## GIVEN DATA
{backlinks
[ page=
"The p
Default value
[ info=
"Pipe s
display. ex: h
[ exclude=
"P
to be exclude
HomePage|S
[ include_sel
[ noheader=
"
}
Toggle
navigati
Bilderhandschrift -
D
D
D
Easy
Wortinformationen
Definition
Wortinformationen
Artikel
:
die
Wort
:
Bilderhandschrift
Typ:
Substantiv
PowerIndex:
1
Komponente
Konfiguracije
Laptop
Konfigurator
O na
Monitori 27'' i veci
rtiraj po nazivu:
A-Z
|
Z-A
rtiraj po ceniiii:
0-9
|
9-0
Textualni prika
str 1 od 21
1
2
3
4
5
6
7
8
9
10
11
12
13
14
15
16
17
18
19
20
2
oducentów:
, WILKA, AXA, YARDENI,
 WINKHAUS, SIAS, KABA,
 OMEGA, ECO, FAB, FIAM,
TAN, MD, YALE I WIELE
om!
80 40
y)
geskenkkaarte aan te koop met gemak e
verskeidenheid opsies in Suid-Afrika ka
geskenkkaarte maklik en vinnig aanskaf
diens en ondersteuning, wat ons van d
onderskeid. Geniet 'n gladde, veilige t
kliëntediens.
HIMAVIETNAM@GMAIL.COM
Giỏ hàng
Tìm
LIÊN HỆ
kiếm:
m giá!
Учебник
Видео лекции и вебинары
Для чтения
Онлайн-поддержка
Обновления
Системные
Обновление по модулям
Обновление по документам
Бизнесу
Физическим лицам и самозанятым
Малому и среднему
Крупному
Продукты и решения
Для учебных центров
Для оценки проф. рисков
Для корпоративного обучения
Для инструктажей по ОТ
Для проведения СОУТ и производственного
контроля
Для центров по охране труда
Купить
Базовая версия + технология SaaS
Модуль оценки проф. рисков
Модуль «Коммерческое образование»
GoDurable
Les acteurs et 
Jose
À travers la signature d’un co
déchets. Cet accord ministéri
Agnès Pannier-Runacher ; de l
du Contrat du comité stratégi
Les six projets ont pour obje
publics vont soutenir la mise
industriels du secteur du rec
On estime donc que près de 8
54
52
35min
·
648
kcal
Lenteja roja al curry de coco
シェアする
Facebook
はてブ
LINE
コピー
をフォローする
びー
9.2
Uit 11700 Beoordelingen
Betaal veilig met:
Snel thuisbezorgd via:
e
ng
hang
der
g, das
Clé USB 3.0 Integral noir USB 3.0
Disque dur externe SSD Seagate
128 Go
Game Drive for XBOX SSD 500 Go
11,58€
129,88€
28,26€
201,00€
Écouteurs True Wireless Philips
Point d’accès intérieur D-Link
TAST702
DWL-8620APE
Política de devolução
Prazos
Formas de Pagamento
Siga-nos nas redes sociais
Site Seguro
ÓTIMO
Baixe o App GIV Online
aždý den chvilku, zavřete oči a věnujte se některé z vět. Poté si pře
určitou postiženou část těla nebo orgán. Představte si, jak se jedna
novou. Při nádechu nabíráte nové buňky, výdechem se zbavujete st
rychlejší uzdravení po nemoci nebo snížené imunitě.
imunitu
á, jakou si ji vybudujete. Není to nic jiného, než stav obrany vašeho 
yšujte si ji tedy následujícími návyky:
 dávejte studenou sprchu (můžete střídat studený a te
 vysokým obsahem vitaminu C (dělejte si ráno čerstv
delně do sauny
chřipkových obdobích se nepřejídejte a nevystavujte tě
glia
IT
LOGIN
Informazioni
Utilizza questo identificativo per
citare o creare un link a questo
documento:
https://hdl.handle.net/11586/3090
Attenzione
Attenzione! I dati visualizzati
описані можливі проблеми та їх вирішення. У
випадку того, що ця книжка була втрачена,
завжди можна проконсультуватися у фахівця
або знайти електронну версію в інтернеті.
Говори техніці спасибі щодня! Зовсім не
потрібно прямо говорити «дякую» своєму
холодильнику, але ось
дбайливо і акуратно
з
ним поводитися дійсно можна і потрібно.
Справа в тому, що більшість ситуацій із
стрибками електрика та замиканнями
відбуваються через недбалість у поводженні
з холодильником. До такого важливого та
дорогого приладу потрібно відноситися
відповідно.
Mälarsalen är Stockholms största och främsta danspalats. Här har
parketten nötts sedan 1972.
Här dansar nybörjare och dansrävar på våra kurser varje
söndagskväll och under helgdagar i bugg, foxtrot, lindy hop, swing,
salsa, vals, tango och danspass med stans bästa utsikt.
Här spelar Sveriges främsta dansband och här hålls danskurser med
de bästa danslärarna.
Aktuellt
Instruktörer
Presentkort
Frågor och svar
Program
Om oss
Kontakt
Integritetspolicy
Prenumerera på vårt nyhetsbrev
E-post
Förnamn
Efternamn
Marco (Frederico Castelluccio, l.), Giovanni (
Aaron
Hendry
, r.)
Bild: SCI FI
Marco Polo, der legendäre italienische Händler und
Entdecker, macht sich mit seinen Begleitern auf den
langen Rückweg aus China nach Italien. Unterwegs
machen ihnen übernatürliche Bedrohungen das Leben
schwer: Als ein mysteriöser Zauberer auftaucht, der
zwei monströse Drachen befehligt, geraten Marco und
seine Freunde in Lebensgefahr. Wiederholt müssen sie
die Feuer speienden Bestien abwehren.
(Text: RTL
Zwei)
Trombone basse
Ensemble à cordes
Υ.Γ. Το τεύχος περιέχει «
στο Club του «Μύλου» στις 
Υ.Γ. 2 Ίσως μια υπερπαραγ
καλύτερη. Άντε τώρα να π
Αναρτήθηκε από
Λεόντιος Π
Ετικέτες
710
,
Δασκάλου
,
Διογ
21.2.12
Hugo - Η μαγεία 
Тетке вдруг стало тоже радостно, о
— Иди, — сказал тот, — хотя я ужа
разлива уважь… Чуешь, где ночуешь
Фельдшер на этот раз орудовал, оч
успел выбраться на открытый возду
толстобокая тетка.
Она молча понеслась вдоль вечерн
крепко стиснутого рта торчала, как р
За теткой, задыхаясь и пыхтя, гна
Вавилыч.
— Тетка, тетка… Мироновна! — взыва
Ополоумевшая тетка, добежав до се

## WHAT NEEDS TO BE DONE
Transcribe all of the records exactly.

## RESPONSE TO THIS EXERCISE
{backlinks
[ page=
"The p
Default value
[ info=
"Pipe s
display. ex: h
[ exclude=
"P
to be exclude
HomePage|S
[ include_sel
[ noheader=
"
}
Toggle
navigati
Bilderhandschrift -
D
D
D
Easy
Wortinformationen
Definition
Wortinformationen
Artikel
:
die
Wort
:
Bilderhandschrift
Typ:
Substantiv
PowerIndex:
1
Komponente
Konfiguracije
Laptop
Konfigurator
O na
Monitori 27'' i veci
rtiraj po nazivu:
A-Z
|
Z-A
rtiraj po ceniiii:
0-9
|
9-0
Textualni prika
str 1 od 21
1
2
3
4
5
6
7
8
9
10
11
12
13
14
15
16
17
18
19
20
2
oducentów:
, WILKA, AXA, YARDENI,
 WINKHAUS, SIAS, KABA,
 OMEGA, ECO, FAB, FIAM,
TAN, MD, YALE I WIELE
om!
80 40
y)
geskenkkaarte aan te koop met gemak e
verskeidenheid opsies in Suid-Afrika ka
geskenkkaarte maklik en vinnig aanskaf
diens en ondersteuning, wat ons van d
onderskeid. Geniet 'n gladde, veilige t
kliëntediens.
HIMAVIETNAM@GMAIL.COM
Giỏ hàng
Tìm
LIÊN HỆ
kiếm:
m giá!
Учебник
Видео лекции и вебинары
Для чтения
Онлайн-поддержка
Обновления
Системные
Обновление по модулям
Обновление по документам
Бизнесу
Физическим лицам и самозанятым
Малому и среднему
Крупному
Продукты и решения
Для учебных центров
Для оценки проф. рисков
Для корпоративного обучения
Для инструктажей по ОТ
Для проведения СОУТ и производственного
контроля
Для центров по охране труда
Купить
Базовая версия + технология SaaS
Модуль оценки проф. рисков
Модуль «Коммерческое образование»
GoDurable
Les acteurs et 
Jose
À travers la signature d’un co
déchets. Cet accord ministéri
Agnès Pannier-Runacher ; de l
du Contrat du comité stratégi
Les six projets ont pour obje
publics vont soutenir la mise
industriels du secteur du rec
On estime donc que près de 8
54
52
35min
·
648
kcal
Lenteja roja al curry de coco
シェアする
Facebook
はてブ
LINE
コピー
をフォローする
びー
9.2
Uit 11700 Beoordelingen
Betaal veilig met:
Snel thuisbezorgd via:
e
ng
hang
der
g, das
Clé USB 3.0 Integral noir USB 3.0
Disque dur externe SSD Seagate
128 Go
Game Drive for XBOX SSD 500 Go
11,58€
129,88€
28,26€
201,00€
Écouteurs True Wireless Philips
Point d’accès intérieur D-Link
TAST702
DWL-8620APE
Política de devolução
Prazos
Formas de Pagamento
Siga-nos nas redes sociais
Site Seguro
ÓTIMO
Baixe o App GIV Online
aždý den chvilku, zavřete oči a věnujte se některé z vět. Poté si pře
určitou postiženou část těla nebo orgán. Představte si, jak se jedna
novou. Při nádechu nabíráte nové buňky, výdechem se zbavujete st
rychlejší uzdravení po nemoci nebo snížené imunitě.
imunitu
á, jakou si ji vybudujete. Není to nic jiného, než stav obrany vašeho 
yšujte si ji tedy následujícími návyky:
 dávejte studenou sprchu (můžete střídat studený a te
 vysokým obsahem vitaminu C (dělejte si ráno čerstv
delně do sauny
chřipkových obdobích se nepřejídejte a nevystavujte tě
glia
IT
LOGIN
Informazioni
Utilizza questo identificativo per
citare o creare un link a questo
documento:
https://hdl.handle.net/11586/3090
Attenzione
Attenzione! I dati visualizzati
описані можливі проблеми та їх вирішення. У
випадку того, що ця книжка була втрачена,
завжди можна проконсультуватися у фахівця
або знайти електронну версію в інтернеті.
Говори техніці спасибі щодня! Зовсім не
потрібно прямо говорити «дякую» своєму
холодильнику, але ось
дбайливо і акуратно
з
ним поводитися дійсно можна і потрібно.
Справа в тому, що більшість ситуацій із
стрибками електрика та замиканнями
відбуваються через недбалість у поводженні
з холодильником. До такого важливого та
дорогого приладу потрібно відноситися
відповідно.
Mälarsalen är Stockholms största och främsta danspalats. Här har
parketten nötts sedan 1972.
Här dansar nybörjare och dansrävar på våra kurser varje
söndagskväll och under helgdagar i bugg, foxtrot, lindy hop, swing,
salsa, vals, tango och danspass med stans bästa utsikt.
Här spelar Sveriges främsta dansband och här hålls danskurser med
de bästa danslärarna.
Aktuellt
Instruktörer
Presentkort
Frågor och svar
Program
Om oss
Kontakt
Integritetspolicy
Prenumerera på vårt nyhetsbrev
E-post
Förnamn
Efternamn
Marco (Frederico Castelluccio, l.), Giovanni (
Aaron
Hendry
, r.)
Bild: SCI FI
Marco Polo, der legendäre italienische Händler und
Entdecker, macht sich mit seinen Begleitern auf den
langen Rückweg aus China nach Italien. Unterwegs
machen ihnen übernatürliche Bedrohungen das Leben
schwer: Als ein mysteriöser Zauberer auftaucht, der
zwei monströse Drachen befehligt, geraten Marco und
seine Freunde in Lebensgefahr. Wiederholt müssen sie
die Feuer speienden Bestien abwehren.
(Text: RTL
Zwei)
Trombone basse
Ensemble à cordes
Υ.Γ. Το τεύχος περιέχει «
στο Club του «Μύλου» στις 
Υ.Γ. 2 Ίσως μια υπερπαραγ
καλύτερη. Άντε τώρα να π
Αναρτήθηκε από
Λεόντιος Π
Ετικέτες
710
,
Δασκάλου
,
Διογ
21.2.12
Hugo - Η μαγεία 
Тетке вдруг стало тоже радостно, о
— Иди, — сказал тот, — хотя я ужа
разлива уважь… Чуешь, где ночуешь
Фельдшер на этот раз орудовал, оч
успел выбраться на открытый возду
толстобокая тетка.
Она молча понеслась вдоль вечерн
крепко стиснутого рта торчала, как р
За теткой, задыхаясь и пыхтя, гна
Вавилыч.
— Тетка, тетка… Мироновна! — взыва
Ополоумевшая тетка, добежав до се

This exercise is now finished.